2) Machado became a US citizen this year. Yet according to this site (translated here) Machodo owes back taxes of over $4000.00 to the US.

The back taxes becomes an issue when one sees this:

Applications for U.S. citizenship (or naturalization) can be denied for a variety of reasons. While the naturalization process can be long and confusing, it is helpful if green card holders seeking citizenship are aware of the following four common application issues and how U.S. Citizenship and Immigration Services (USCIS) addresses them.

1.Taxes

If USCIS discovers that an applicant owes back taxes to the Internal Revenue Service (IRS), his or her application for citizenship will likely be denied. However, tax issues are not an automatic bar to naturalization.

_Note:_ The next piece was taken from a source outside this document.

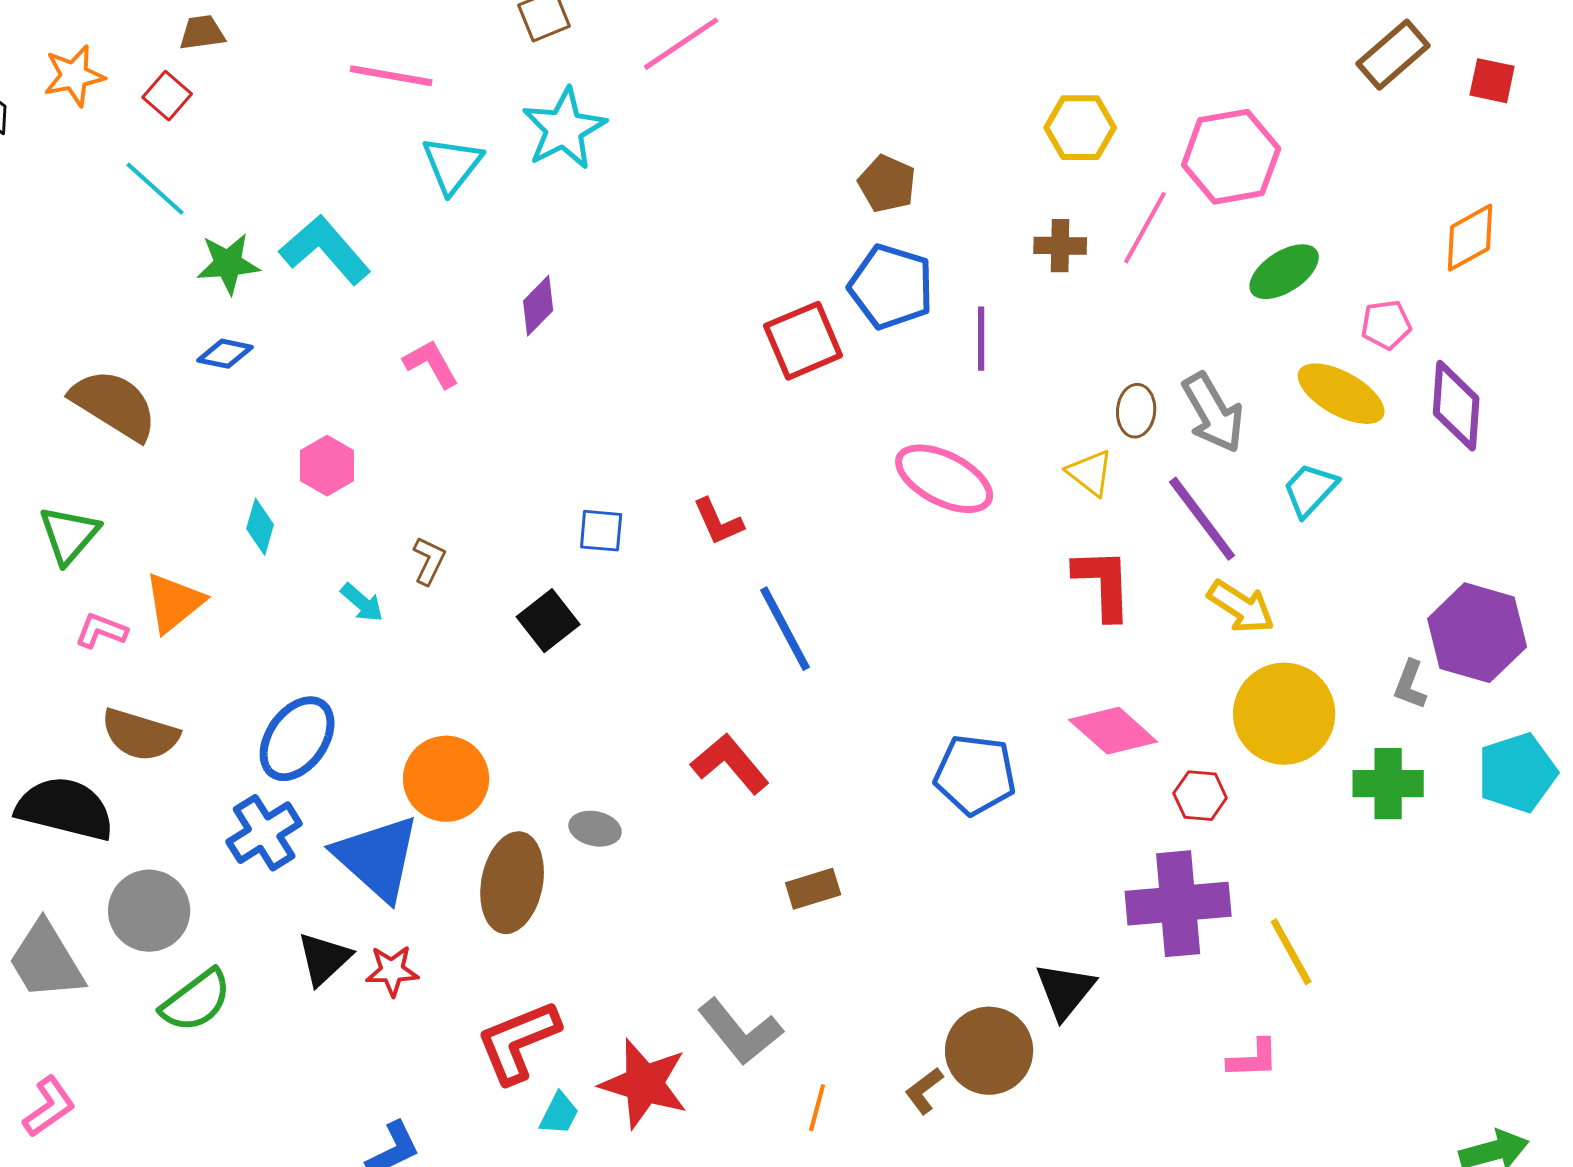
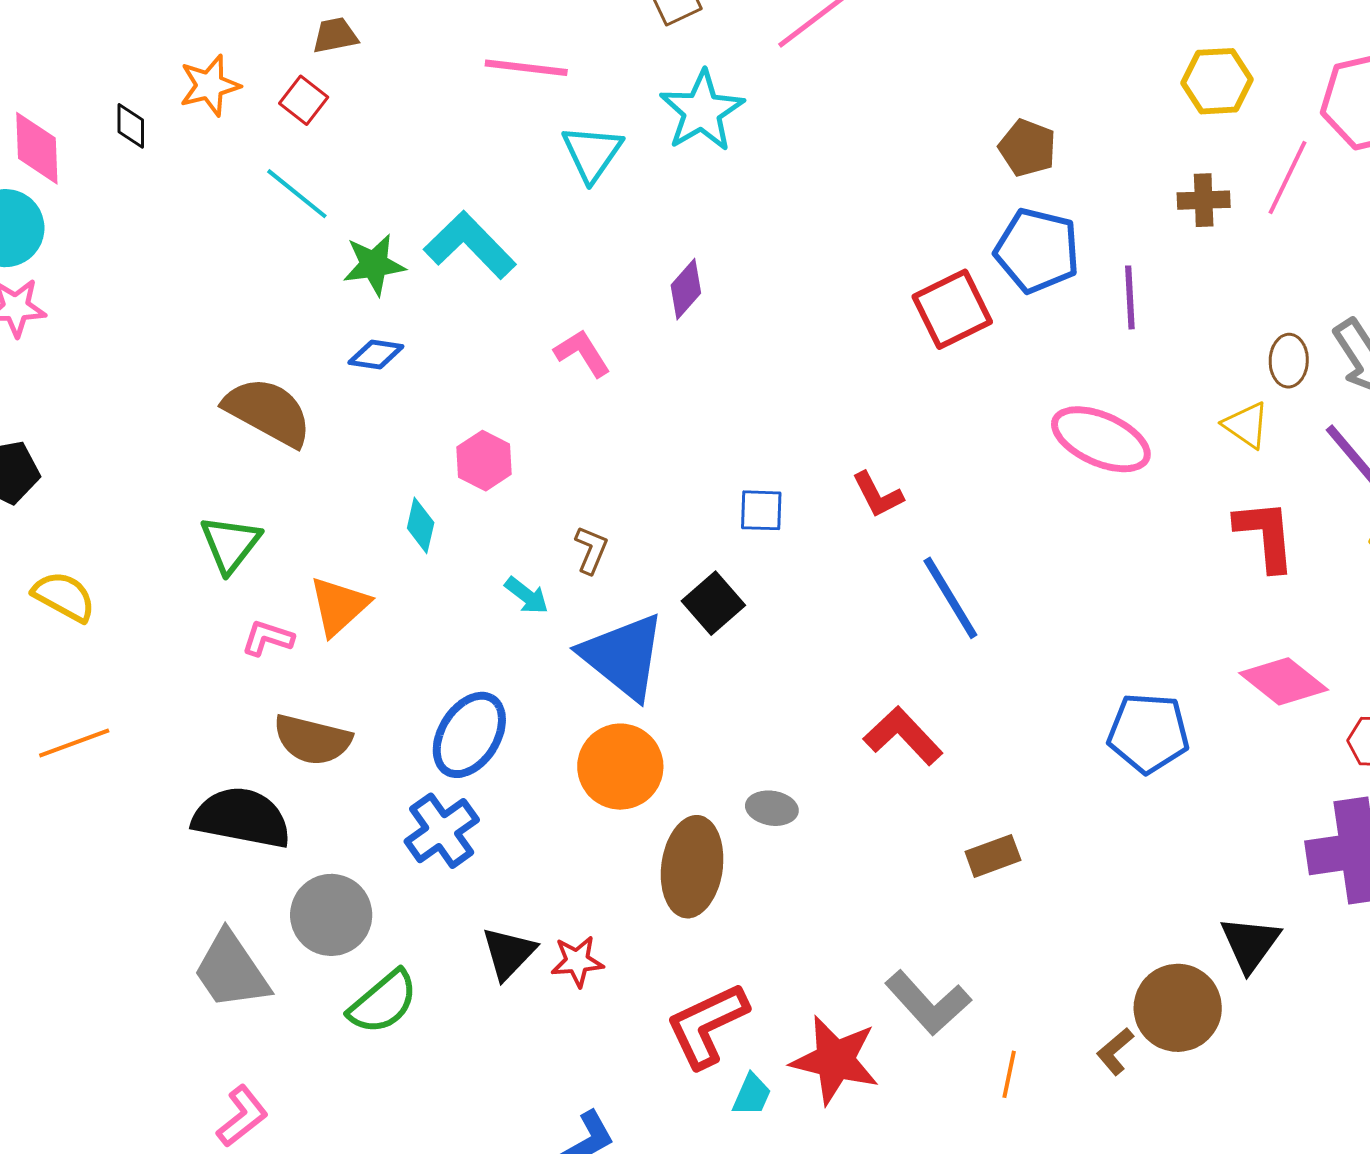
blue triangle: (377, 858) -> (623, 656), moved

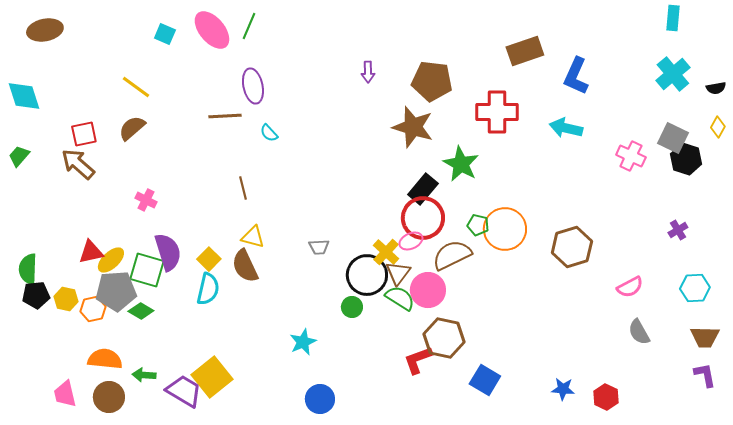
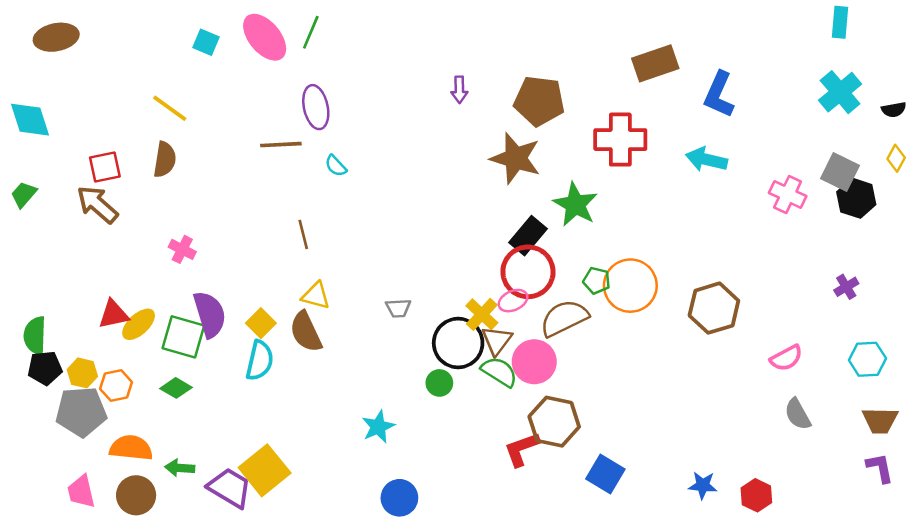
brown semicircle: (132, 128) -> (165, 160), turned 140
gray pentagon: (116, 291) -> (81, 412), moved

Applicants who can show that they’re making an effort to resolve their tax issues (for example, by enrolling in an IRS payment plan) may still be eligible for naturalization. USCIS has discretion when making this decision and considers whether the applicant entered into a payment plan voluntarily and then made an effort to become current. As a result, it’s a good idea to contact the IRS and work to resolve any tax issues that you might have as soon as possible.

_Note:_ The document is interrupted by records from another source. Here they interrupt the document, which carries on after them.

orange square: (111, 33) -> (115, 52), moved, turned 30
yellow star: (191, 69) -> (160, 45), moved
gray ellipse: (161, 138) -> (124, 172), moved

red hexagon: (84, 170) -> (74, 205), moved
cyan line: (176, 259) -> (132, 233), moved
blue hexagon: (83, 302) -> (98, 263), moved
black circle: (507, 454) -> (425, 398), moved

Why would Machodo be allowed to become a US citizen if she owed back taxes that were not voluntarily paid?

Could it be that allowing her to be a US Citizen pushes the narrative of Trump attacking a US citizen over weight issues?

We don’t know and to some extent, we don’t care.

The bottom line to us is that you have three people – Clinton, Trump and Machodo – involved in some weird triangle where the optics and not the facts are being argued.

The biggest thing that all three have in common is that when people wanted and expected them to be silent and do the right thing, all three did nothing but open their mouths.